Search the entries for the word "Offlee" and pull out each line that has it.

Records from a data collection:

_____

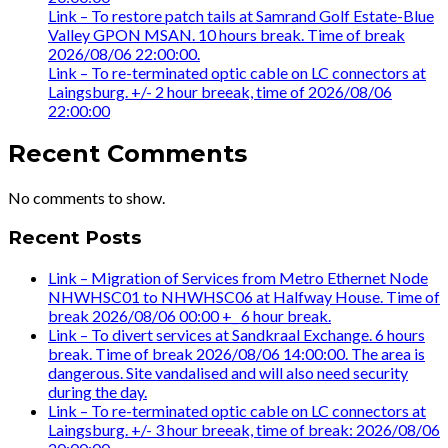
Link – To restore patch tails at Samrand Golf Estate-Blue
Valley GPON MSAN. 10 hours break. Time of break
2026/08/06 22:00:00.
Link – To re-terminated optic cable on LC connectors at
Laingsburg. +/- 2 hour breeak, time of 2026/08/06
22:00:00
Recent Comments
No comments to show.
Recent Posts
Link – Migration of Services from Metro Ethernet Node
NHWHSC01 to NHWHSC06 at Halfway House. Time of
break 2026/08/06 00:00 +_ 6 hour break.
Link – To divert services at Sandkraal Exchange. 6 hours
break. Time of break 2026/08/06 14:00:00. The area is
dangerous. Site vandalised and will also need security
during the day.
Link – To re-terminated optic cable on LC connectors at
Laingsburg. +/- 3 hour breeak, time of break: 2026/08/06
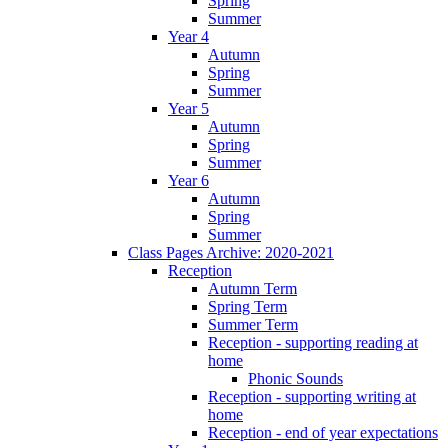
Spring
Summer
Year 4
Autumn
Spring
Summer
Year 5
Autumn
Spring
Summer
Year 6
Autumn
Spring
Summer
Class Pages Archive: 2020-2021
Reception
Autumn Term
Spring Term
Summer Term
Reception - supporting reading at
home
Phonic Sounds
Reception - supporting writing at
home
Reception - end of year expectations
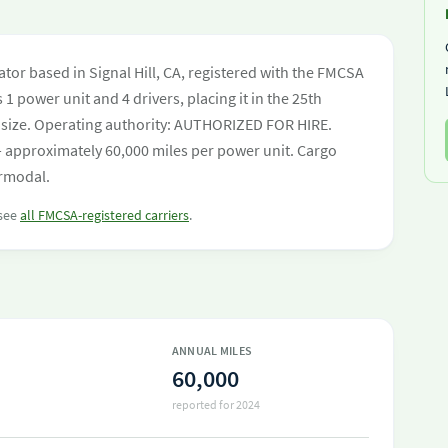
or based in Signal Hill, CA, registered with the FMCSA
 1 power unit and 4 drivers, placing it in the 25th
eet size. Operating authority: AUTHORIZED FOR HIRE.
 approximately 60,000 miles per power unit. Cargo
ermodal.
 see
all FMCSA-registered carriers
.
ANNUAL MILES
60,000
reported for 2024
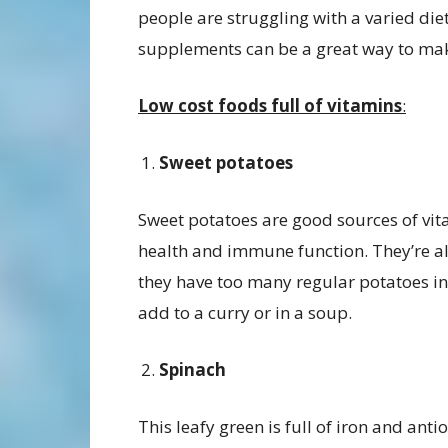
people are struggling with a varied die
supplements can be a great way to mak
Low cost foods full of vitamins
:
Sweet potatoes
Sweet potatoes are good sources of vitam
health and immune function. They’re als
they have too many regular potatoes in 
add to a curry or in a soup.
Spinach
This leafy green is full of iron and ant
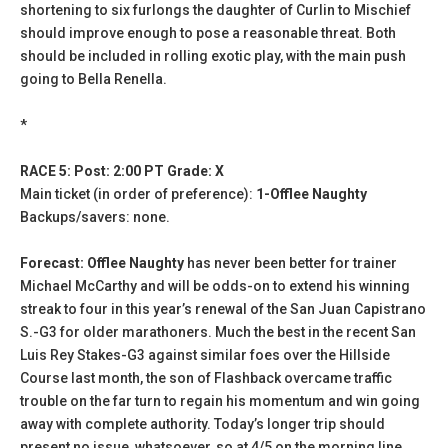
shortening to six furlongs the daughter of Curlin to Mischief
should improve enough to pose a reasonable threat. Both
should be included in rolling exotic play, with the main push
going to Bella Renella.
*
RACE 5: Post: 2:00 PT Grade: X
Main ticket (in order of preference):
1-Offlee Naughty
Backups/savers: none.
Forecast: Offlee Naughty
has never been better for trainer
Michael McCarthy and will be odds-on to extend his winning
streak to four in this year’s renewal of the San Juan Capistrano
S.-G3 for older marathoners. Much the best in the recent San
Luis Rey Stakes-G3 against similar foes over the Hillside
Course last month, the son of Flashback overcame traffic
trouble on the far turn to regain his momentum and win going
away with complete authority. Today’s longer trip should
present no issue, whatsoever, so at 4/5 on the morning line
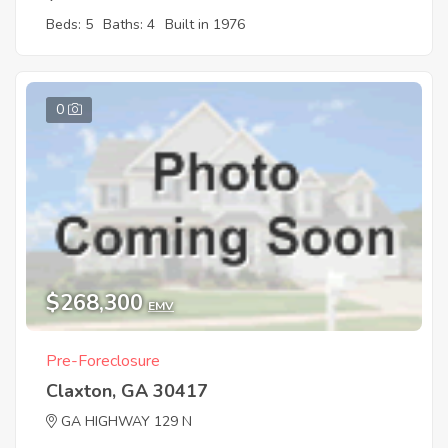
Beds: 5
Baths: 4
Built in 1976
0
$268,300
EMV
Pre-Foreclosure
Claxton, GA 30417
GA HIGHWAY 129 N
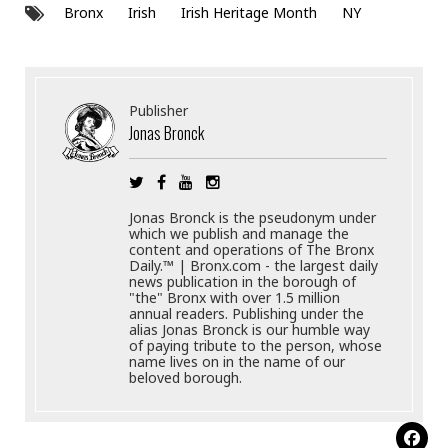
Bronx
Irish
Irish Heritage Month
NY
Publisher
Jonas Bronck
Jonas Bronck is the pseudonym under
which we publish and manage the
content and operations of The Bronx
Daily.™ | Bronx.com - the largest daily
news publication in the borough of
"the" Bronx with over 1.5 million
annual readers. Publishing under the
alias Jonas Bronck is our humble way
of paying tribute to the person, whose
name lives on in the name of our
beloved borough.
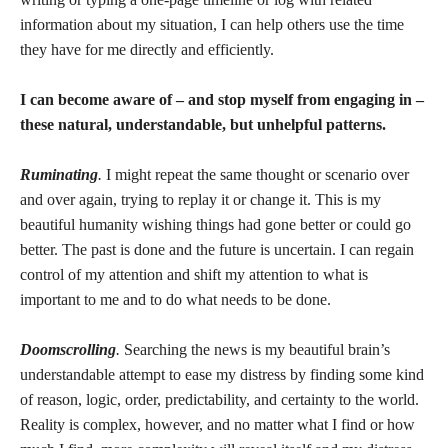
information about my situation, I can help others use the time
they have for me directly and efficiently.
I can become aware of – and stop myself from engaging in –
these natural, understandable, but unhelpful patterns.
Ruminating
.
I might repeat the same thought or scenario over
and over again, trying to replay it or change it. This is my
beautiful humanity wishing things had gone better or could go
better. The past is done and the future is uncertain. I can regain
control of my attention and shift my attention to what is
important to me and to do what needs to be done.
Doomscrolling
.
Searching the news is my beautiful brain’s
understandable attempt to ease my distress by finding some kind
of reason, logic, order, predictability, and certainty to the world.
Reality is complex, however, and no matter what I find or how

_____

## REPLY
1-Offlee Naughty
Forecast: Offlee Naughty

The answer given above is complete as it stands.